The core of any mobile working solution will always be a laptop, most likely running Windows XP (as of present I am not aware of any companies with concrete plans for large-scale Vista deployments.) The first step is to define some overall requirements for our solution:
1) Transparency and usability of security mechanisms whenever possible
2) Prevention of unauthorized access
3) Anonymity
4) Easy replacement of lost or compromised assets or data
5) Plausible deniability by users of data on their systems
6) Traceability
7) Ease of management and support of users and assets
8) Expandability and portability of the solution
Any mobile environment should be usable by all users, regardless of their security profile, so we will be relying on as much automation and build standardization as possible.
We start by breaking down the productivity requirements into two classes: sensitive (having to do with company-internal infomation) and general (contact to others via Internet.)
The basic functions that we want are thus:
- Basic office productivity tools (documents, spreadsheets, presentations, similar tools)
- Mail (secure when needed)
- Other communiation and collaboration with internal users and external persons (such as chat and VoIP — secure when needed)
- Browsing (secure Intranet sites)
- Browsing (other)
- Secure document & data storage (local and remote)
So essentially, we can group all these requirements into two rough clusters: “stuff that needs to be very secure” and “stuff that doesn’t need to be that secure” (beyond the usual protection from everyday badness.)
The solution we came up with for all these requirements was a multi-tiered model, using a couple of commonly available tools.

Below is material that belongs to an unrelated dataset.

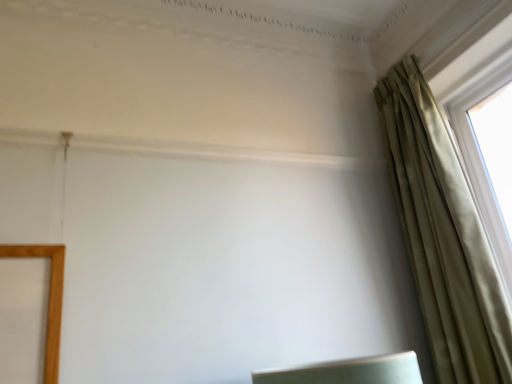 Find the location of a particular element. This screenshot has height=384, width=512. green satin curtain at upper right is located at coordinates (443, 235).

What do you see at coordinates (443, 235) in the screenshot? This screenshot has height=384, width=512. I see `green satin curtain at upper right` at bounding box center [443, 235].

Where is `green satin curtain at upper right`? This screenshot has width=512, height=384. green satin curtain at upper right is located at coordinates (443, 235).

Yet another short ingredients list:
- Layered access control (boot sector protection, full disk crypto, a strong authentication model) for the laptop itself
- An “inviolate” stronghold (such as VMWare ACE) running on the laptop — this is the only environment from which the more secure internal functions, such as corporate groupware and file sharing can be run
- Integrity policy (mixture of Microsoft AD GPOs and Check Point integrity client)
- A relayed VPN connection — via an offshore VPN gateway — so casual sniffers have trouble tracking the destination of your VPN link
- Live remote AD logon — Check Point, and possibly other vendors do a really nice thing called “SDL”, or Secure Domain Logon, where your Windows AD credentials are taken from the MSGINA into a “holding pattern” until a VPN connection is established (via a “shim GINA” that comes right after the MSGINA), at which point you are given a full live AD logon, as opposed to authenticating to the locally cached auth credentials
- PGP-based optional mail and file crypto, allowing for greater flexibility with removable devices (corporate ADKs, or additional decryption keys, deal with all those pesky recovery issues)
- Terminal-server based applications and filestorage for sensitive material; Citrix or Microsoft Terminal Server both do the trick here. The point is to add another layer of security between the laptop and the crown jewels, and to remove the need for remote workers to store unnecessary but sensitive materials locally.
That’s it for today, class. At some point I’ll go into what to do about remove laptop recovery, allowing users to have data auto-destruct without incriminating them or garnering accusations of impeding investigations, and other cool topics.